On Monday, Taiwan Focus News Channel cited the Chinese-language The Hong Kong Commercial Daily in reporting that China has begun work on its second aircraft carrier, which will have a more advanced launch system the one currently used on China’s only aircraft carrier, the Liaoning.

According to Taiwan Focus News Channel, the initial report cited Liu Xiaojiang, the former political commissioner of the PLA Navy, as saying that the “government's industrial and manufacturing agencies are now in charge of the ship's construction.” The report also cited Ding Haichun, who was promoted to the position of deputy political commissioner of the PLA Navy back in January, as confirming that China’s second aircraft carrier is under construction.

Taiwan Focus News Channel went on to paraphrase Ding as saying that “after the completion of the ship's construction, it will be turned over to the Navy for training maneuvers.”

Want China Times, which is also based in Taiwan, also carried a story about the original report on Monday.

This is not the first time that Chinese officials have commented about the presumed second aircraft carrier. As I previously reported, back in January 2014 the Hong Kong-based Ta Kung Pao newspaper quoted Wang Min, Party chief of Northeast China’s Liaoning province, as saying that construction on China’s second carrier had begun in the port city of Dalian in Liaoning province. Wang said that the carrier would be completed in six years’ time, and that China ultimately intended to build four aircraft carriers.

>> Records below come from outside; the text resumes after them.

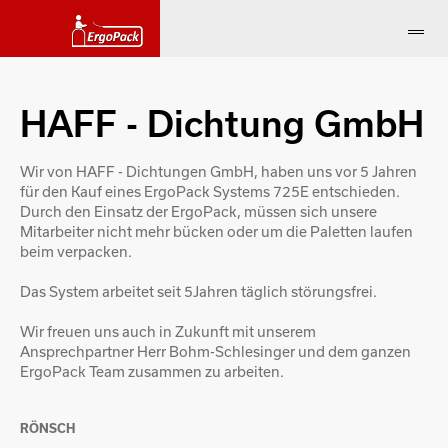
HAFF - Dichtung GmbH
Wir von HAFF - Dichtungen GmbH, haben uns vor 5 Jahren
für den Kauf eines ErgoPack Systems 725E entschieden.
Durch den Einsatz der ErgoPack, müssen sich unsere
Mitarbeiter nicht mehr bücken oder um die Paletten laufen
beim verpacken.
Das System arbeitet seit 5Jahren täglich störungsfrei.
Wir freuen uns auch in Zukunft mit unserem
Ansprechpartner Herr Bohm-Schlesinger und dem ganzen
ErgoPack Team zusammen zu arbeiten.
RÖNSCH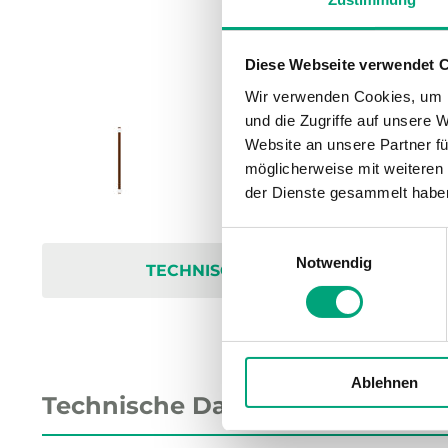
Diese Webseite verwendet 
Wir verwenden Cookies, um I
und die Zugriffe auf unsere 
Website an unsere Partner fü
möglicherweise mit weiteren
der Dienste gesammelt habe
Einwilligungsauswahl
Notwendig
TECHNISCHE DATEN
Ablehnen
Technische Daten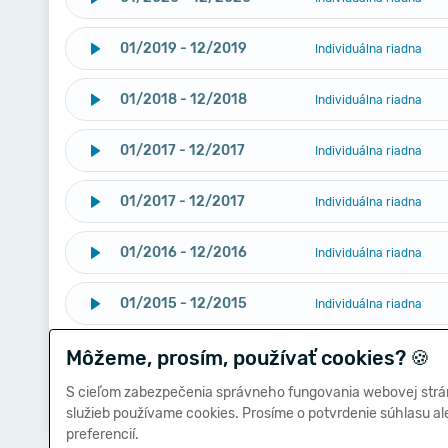
01/2019 - 12/2019
Individuálna riadna
01/2018 - 12/2018
Individuálna riadna
01/2017 - 12/2017
Individuálna riadna
01/2017 - 12/2017
Individuálna riadna
01/2016 - 12/2016
Individuálna riadna
01/2015 - 12/2015
Individuálna riadna
Môžeme, prosím, používať cookies?
01/2014 - 12/2014
🍪
Individuálna riadna
S cieľom zabezpečenia správneho fungovania webovej strá
01/2013 - 12/2013
Individuálna riadna
služieb používame cookies. Prosíme o potvrdenie súhlasu a
preferencií.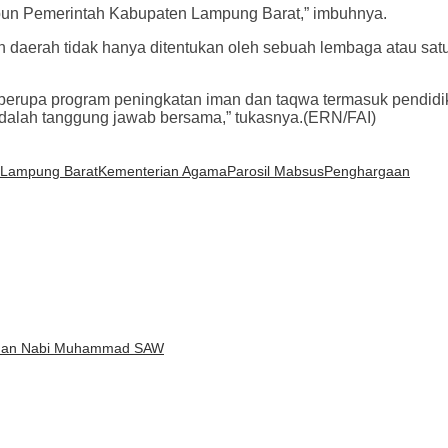
un Pemerintah Kabupaten Lampung Barat,” imbuhnya.
 daerah tidak hanya ditentukan oleh sebuah lembaga atau sat
 berupa program peningkatan iman dan taqwa termasuk pendidi
alah tanggung jawab bersama,” tukasnya.(ERN/FAI)
Lampung Barat
Kementerian Agama
Parosil Mabsus
Penghargaan
ladan Nabi Muhammad SAW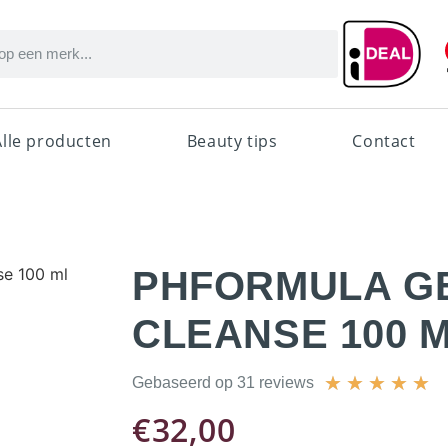
Alle producten
Beauty tips
Contact
se 100 ml
PHFORMULA G
CLEANSE 100 
★
★
★
★
★
Gebaseerd op 31 reviews
€
32,00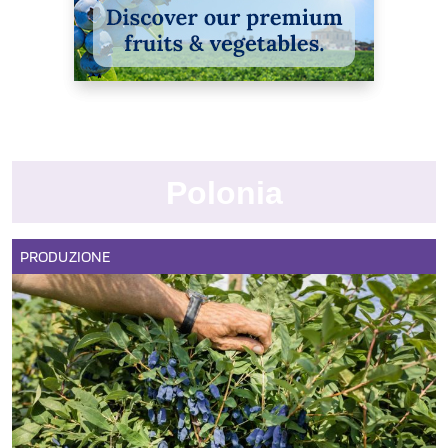
Polonia
PRODUZIONE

That report was quickly taken down.

Similarly, last month another local Chinese government, that of Changzhou, a city in Jiangsu province, published a report saying that a local company had been awarded a deal to supply products for China’s new carrier. That report was also quickly taken down. Even state-run media outlets in China have hinted at this reality, and noted that the Chinese government has not denied.

Thus, it seems undeniable that China is pursuing at least one more aircraft carrier. The main questions remaining are when will it be completed  and how many will Beijing ultimately build?

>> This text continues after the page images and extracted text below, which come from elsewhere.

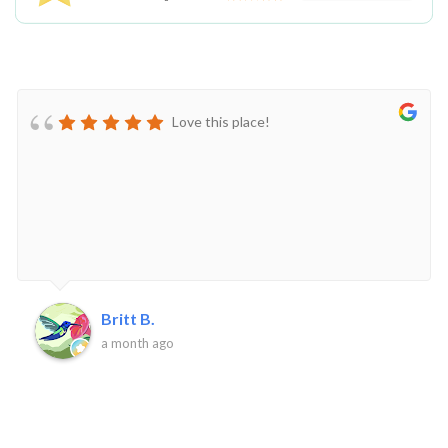
Love this place!
Britt B.
a month ago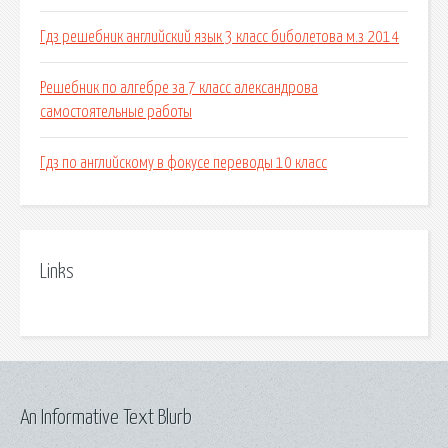
Гдз решебник английский язык 3 класс биболетова м.з 2014
Решебник по алгебре за 7 класс александрова
самостоятельные работы
Гдз по английскому в фокусе переводы 10 класс
Links
An Informative Text Blurb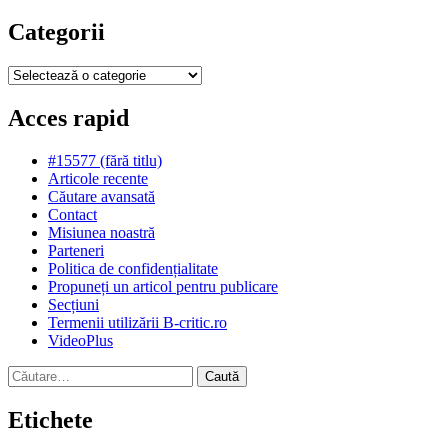
Categorii
Categorii
Acces rapid
#15577 (fără titlu)
Articole recente
Căutare avansată
Contact
Misiunea noastră
Parteneri
Politica de confidențialitate
Propuneți un articol pentru publicare
Secțiuni
Termenii utilizării B-critic.ro
VideoPlus
Caută
după:
Etichete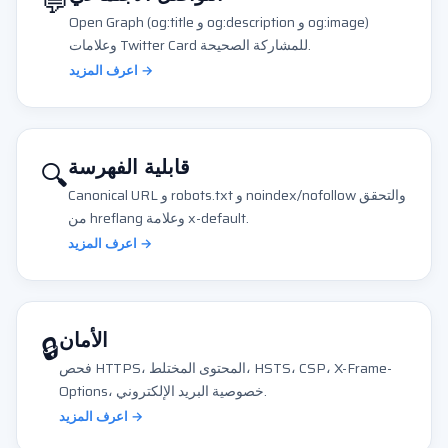
💬
Open Graph (og:title و og:description و og:image)
وعلامات Twitter Card للمشاركة الصحيحة.
اعرف المزيد →
🔍
قابلية الفهرسة
Canonical URL و robots.txt و noindex/nofollow والتحقق
من hreflang وعلامة x-default.
اعرف المزيد →
🔒
الأمان
فحص HTTPS، المحتوى المختلط، HSTS، CSP، X-Frame-
Options، خصوصية البريد الإلكتروني.
اعرف المزيد →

Regarding the former question, both Ding and Liu denied various reports that said that China’s second aircraft carrier could begin testing as early as this year, citing the technical difficulties involved in building an aircraft carrier. Neither appears to have offered up any guesses as to when the new carrier would be launched.

Liu was equally evasive when asked how many carriers the PLA Navy would ultimately operate. According to the reports, he said that at a minimum China would need one to be at sea at all times, one to be in maintenance at all times and one to be used for training purposes. At the same time, he added: “I think if we need carriers, the more the better. The key is how much funding do we have.”

Taiwan Focus News Channel also reported, again citing The Hong Kong Commercial Daily, that numerous military experts said the new carrier would feature a catapult takeoff system, rather than the less advanced ski jump ramp utilized by China’s current aircraft carrier.

The new carrier would the first one that China built domestically, as the Liaoning is a Soviet-era carrier Beijing purchased from Ukraine.